Perkins feeds with Belgian horses, he has four, and doesn’t use a squeeze chute when he works cattle.

“We use horses,” he said. “We gather that way, rope and drag to brand, use the dogs to help gather and move cows from one pasture to the other.”

He doesn’t rotate pastures on a schedule, but moves his cattle according to the amount of feed and the needs of the cattle.

He no longer farms, but does raise some hay that he bales in square bales for the horses.

In order to have the kind of horses he wants as working cow horses, he raises and trains his own. In the past he has competed in jerk down steer roping and AQHA reining contests. He helped form the Osage Steer Roping Association, but no longer competes. He also has competed in the Ranch Horse Association’s ranch horse contests and was the World Ranch Champion in round pen. This event was held in connection with the rodeo at Amarillo. He is still active in that event.

“I’m blessed with a lot of water, ponds and creeks, but I have built two ponds. I need to do some work on some of the ponds. I burn every year. It helps keep the weeds down and makes the grass more palatable.”

The place he has near Wann, has a number of creeks. These make for good hunting grounds and he doesn’t feel the need to plant wildlife plots. When he and his family first moved to their present location they were overrun with owls, coyotes and raccoons. The dogs have helped control that problem.
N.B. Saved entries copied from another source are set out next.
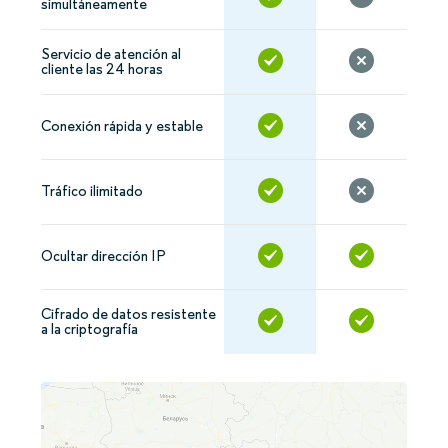
simultáneamente
Servicio de atención al
cliente las 24 horas
Conexión rápida y estable
Tráfico ilimitado
Ocultar dirección IP
Cifrado de datos resistente
a la criptografía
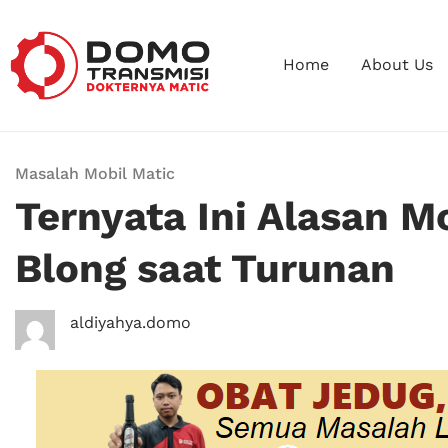
Home
About Us
Masalah Mobil Matic
Ternyata Ini Alasan M
Blong saat Turunan
aldiyahya.domo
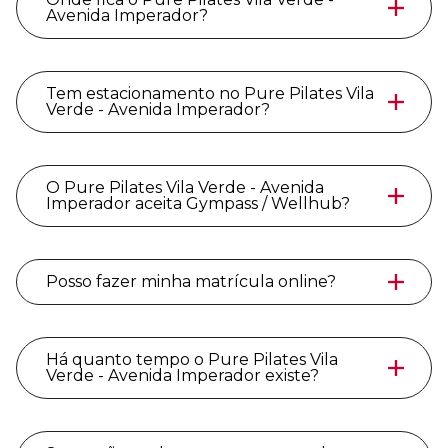
Avenida Imperador?
Tem estacionamento no Pure Pilates Vila
Verde - Avenida Imperador?
O Pure Pilates Vila Verde - Avenida
Imperador aceita Gympass / Wellhub?
Posso fazer minha matrícula online?
Há quanto tempo o Pure Pilates Vila
Verde - Avenida Imperador existe?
Perkins has approximately 1,700 acres and has an ongoing plan to eradicate most of the thistle and control sericea lespedeza. He is also in the process of turning old farmland back into pasture.

“I’ve planted 80 acres and have about 300 more to plant as soon as I can afford to buy the fertilizer. When you fertilize it can do a lot for you. Right now I’m through for the year. I can’t afford the fertilizer to do it all at once.”
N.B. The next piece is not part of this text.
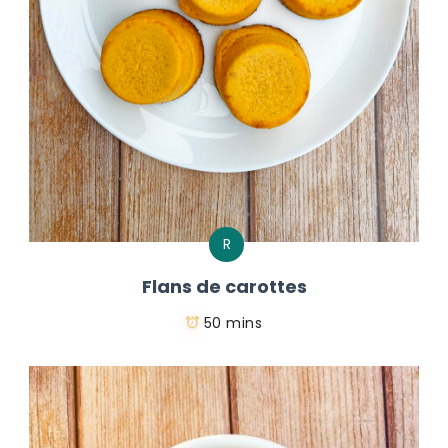
R
Flans de carottes
50 mins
Right now fencing has gone to the top of the list of things to do.

“I plan to do a mile a year, but with the prices going up like they have it’s hard. When I got into the business a basic steel post cost $2, and a roll of wire $30. Now it’s $5 and $70.”

In addition to the cattle and horses he raises, Perkins also raises Kelpies, a breed of dog that works cattle like a Border Collie.
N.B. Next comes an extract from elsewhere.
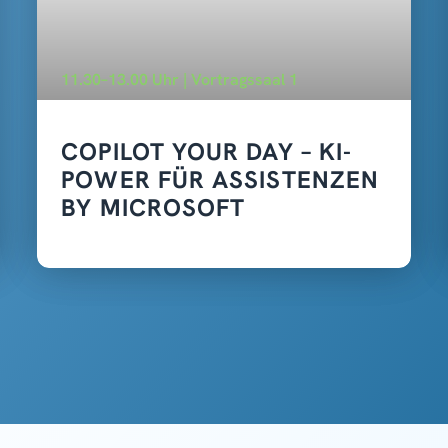
11.30–13.00 Uhr | Vortragssaal 1
COPILOT YOUR DAY – KI-
POWER FÜR ASSISTENZEN
BY MICROSOFT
“I used to use Border Collies, but now I have the Kelpies. I raise puppies for sale as well as for my own use.”

Perkins says he tries to do everything profitably and doesn’t believe the theory that just because something is new or works for someone else it is the best choice for him.

“The old cattlemen learned what was profitable and what wasn’t. That’s why I feed with a horse-drawn wagon, check my cattle horseback and use dogs for a lot of the work handling cattle. I’ve been asked why I don’t get a four-wheeler. You can’t rope off a four-wheeler.”

Perkins and his wife, Jackie, have two children, Heston, nine, and Paige, 13.